Adding trusted processes using the Administration Plug-in

To add one or more processes to the list of trusted processes using the Administration Plug-in:

1. Open the Trusted Zone window.
2. Select the Trusted processes tab.
3. Select the Do not check file backup operations check box to skip scanning of file read operations.
   

   The check box enables or disables the scanning of file read operations if such operations are performed by backup tools installed on the protected device.

   If the check box is selected, Kaspersky Embedded Systems Security for Windows skips file read operations performed by backup tools installed on the protected device.

   If the check box is cleared, Kaspersky Embedded Systems Security for Windows scans file read operations performed by backup tools installed on the protected device.

   The check box is selected by default.

4. Select the Do not check file activity of the specified processes check box to skip file operation scanning for trusted processes.
   

   The check box enables or disables the scanning of file activity of trusted processes.

   If the check box is selected, Kaspersky Embedded Systems Security for Windows skips operations of trusted processes during scanning.

   If the check box is cleared, Kaspersky Embedded Systems Security for Windows scans file operations of trusted processes.

   By default, the check box is cleared.

5. To add prcesses to the list of trusted processes, do one of the following:
   • To import preconfigured trusted processes, click the Import button and, in the window that opens, select the configuration file in XML format stored on your device.

     Processes from the XML file will be added to the list of trusted processes.

   • To manually specify the processes, click the Add button and proceed to the next steps.
6. If you clicked the Add button, in the button's context menu, select one of the options:
   • Multiple processes.

     In the Adding trusted processes window that opens, configure the following:

     1. Use full process path on disk to consider it trusted.
        

        If this option is selected, Kaspersky Embedded Systems Security for Windows uses the full path to the file to determine whether the process is trusted.

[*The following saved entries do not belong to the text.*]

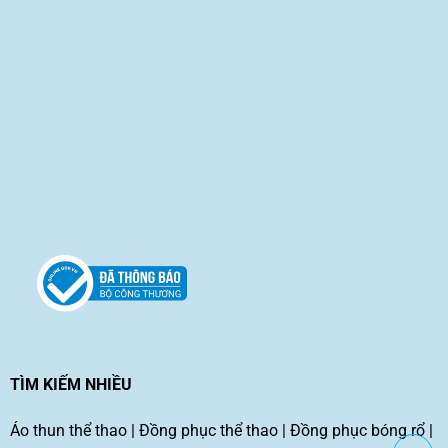
TÌM KIẾM NHIỀU
Áo thun thể thao
|
Đồng phục thể thao
|
Đồng phục bóng rổ
|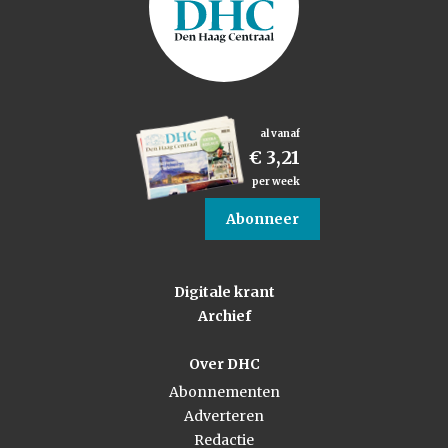
al vanaf
€ 3,21
per week
Abonneer
Digitale krant
Archief
Over DHC
Abonnementen
Adverteren
Redactie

     2. Use process file hash to consider it trusted.
        

        If the check box is selected, Kaspersky Embedded Systems Security for Windows uses the selected file's hash to determine the process's trust status.

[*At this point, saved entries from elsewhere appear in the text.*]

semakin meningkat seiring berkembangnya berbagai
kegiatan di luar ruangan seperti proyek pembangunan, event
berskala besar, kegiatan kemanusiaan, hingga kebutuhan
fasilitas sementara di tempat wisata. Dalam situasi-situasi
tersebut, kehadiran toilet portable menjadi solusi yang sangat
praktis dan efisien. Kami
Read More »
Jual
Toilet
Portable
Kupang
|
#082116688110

        If the check box is cleared, the file hash is not used to determine the process's trust status.

        The check box is selected by default.

     3. Click the Browse button to add data based on executable processes.
     4. Select an executable file in the window that opens.

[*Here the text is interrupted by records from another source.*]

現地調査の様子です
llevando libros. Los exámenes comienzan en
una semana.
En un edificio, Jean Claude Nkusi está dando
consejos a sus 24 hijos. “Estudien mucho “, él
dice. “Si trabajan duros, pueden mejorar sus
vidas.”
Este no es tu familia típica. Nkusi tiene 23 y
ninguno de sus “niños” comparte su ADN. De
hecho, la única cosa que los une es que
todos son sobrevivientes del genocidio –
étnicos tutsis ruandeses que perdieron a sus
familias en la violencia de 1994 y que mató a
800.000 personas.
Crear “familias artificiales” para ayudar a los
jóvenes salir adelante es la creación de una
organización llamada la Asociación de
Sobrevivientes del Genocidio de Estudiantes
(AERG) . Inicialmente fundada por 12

        You can only add one executable file at a time. Repeat steps c-d to add other executable files.

     5. Click the Processes button to add data based on running processes.
     6. Select processes in the window that opens. To select multiple processes, press and hold the CTRL button while selecting.
     7. In the Exclusion usage scope block, select the check boxes next to the names of the tasks to which you want to apply exclusions.
     8. Click the OK button.

        The account under which the Real-Time File Protection task is run must have administrator rights on the device with Kaspersky Embedded Systems Security for Windows installed in order to allow viewing of the list of active processes. You can sort processes in the list of active processes by file name, process identifier (PID), or path to the executable file of the process on the protected device. Note, that you can select running processes by clicking the Processes button only using the Application Console on a protected device or in the specified host settings via the Kaspersky Security Center.

   • One process based on file name and path.

     In the Adding a process window that opens, do the following:

     1. Enter a path to an executable file (including the file name).

        When specifying the objects, you can use names masks (via ? and * characters) and all types of environment variables. The resolving of environment variables (replacing variables with their values) is performed by Kaspersky Embedded Systems Security for Windows when starting a task, or when applying new settings to a running task (not applicable to On-Demand Scan tasks). Kaspersky Embedded Systems Security for Windows resolves environment variables under the account used to start the task. For more information on environment variables, refer to the Microsoft Knowledge Base.

     2. In the Exclusion usage scope block, select the check boxes next to the names of the tasks to which you want to apply exclusions.
     3. Click the OK button.
   • One process based on object properties.

     In the Trusted process adding window that opens, configure the following:

     1. Click the Browse button to select a process.
     2. Use full process path on disk to consider it trusted.
     3. Use process file hash to consider it trusted.
     4. In the Exclusion usage scope block, select the check boxes next to the names of the tasks to which you want to apply exclusions.
     5. Click the OK button.

     To add the selected process to the list of trusted processes, at least one trust criterion must be selected.

   If you made a process trusted for the Applications Launch Control task and created trusted distribution package from the executable file of this process in the task settings, the Trusted Zone settings have a higher priority. Kaspersky Embedded Systems Security for Windows considers the process to be trusted, but blocks execution of the executable file of this process.

7. In the Trusted Zone window, click the OK button.

The selected file or process will be added to the list of trusted processes in the Trusted Zone window.